08 Julho 2013
Nesta segunda-feira, 8 de julho, o Papa Francisco visitará a cidade de Lampedusa, ao Sul da Itália, uma das principais rotas de entrada de refugiados do Norte da África em direção à Europa. A costa do Mediterrâneo naquela região é digna de uma versão contemporânea do inferno de Dante. Nos poucos mais de 100 quilômetros de mar que dividem a Europa do Norte da África já morreram milhares de pessoas. A maioria delas em função dos naufrágios das precárias embarcações, mas parte faleciam por falta de água e comida, enquanto ficavam à deriva no mar.
Foto: http://jc3.uol.com.br |
Esta será a viagem oficial de estreia do Papa Francisco. O pontífice irá a Lampedusa nas primeiras horas da manhã da segunda-feira e deve retornar após ao meio-dia, como informou sua assessoria no Vaticano. Durante o percurso, o papa argentino lançará ao mar uma coroa de flores em homenagem aos imigrantes que morreram em numerosos naufrágios. Em seguida deve encontrar imigrantes que estão alojados no centro de imigração de Lampedusa e em seguida presidirá uma missa na praça esportiva da ilha. Concluída a missa, regressará a Roma.

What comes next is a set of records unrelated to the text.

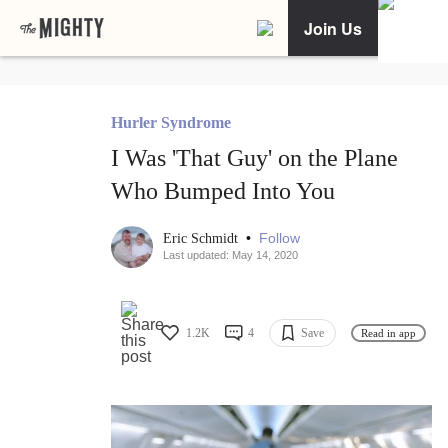
Join Us
Hurler Syndrome
I Was 'That Guy' on the Plane
Who Bumped Into You
•
Follow
Eric Schmidt
Last updated: May 14, 2020
1.2K
4
Save
Read in app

“O Papa Francisco, profundamente tocado pelo recente naufrágio de uma embarcação que transportava imigrantes provenientes da África, último de uma série de análogas tragédias, deseja rezar pelos que perderam a sua vida no mar, visitar os sobreviventes e refugiados presentes, animar os moradores da ilha e fazer um chamado à responsabilidade de todos, para que se ocupem destes irmãos e irmãs em extrema necessidade”, afirmou o porta voz do Vaticano, padre Federico Lombardi.
Apesar de esta ser a primeira viagem oficial do Papa, o porta-voz insistiu no caráter “discreto e simples” que o papa deseja dar à visita. Para tanto estará acompanhado de um reduzido séquito e poucos bispos ou pessoal do Vaticano.
Lampedusa, a entrada da Europa
Lampedusa fica a cerca de 113 quilômetros da Tunísia e se tornou uma das principais portas de entrada de refugiados das zonas de conflito no Norte da África. Anualmente, milhares de imigrantes irregulares procedentes da África e da Ásia se arriscam em precárias embarcações, em busca de um futuro melhor na Europa.
A ilha é parte da província italiana da Sicília e foi tradicionalmente conhecida pela boa pesca e pelas suas belas praias. Entretanto, a última década foi marcada pelo horror da morte de refugiados de países como Líbia, Tunisía, Egito, entre outros. Muitas travessias não lograram êxito e o número exato de mortos é incalculável.
Entenda o que aconteceu em Lampedusa
A IHU On-Line preparou um material com reportagens veiculadas nas Notícias do Dia nos últimos quatro anos sobre a situação em Lampedusa e traça um panorama geral para tentar mostrar o que isso significa em termos globais.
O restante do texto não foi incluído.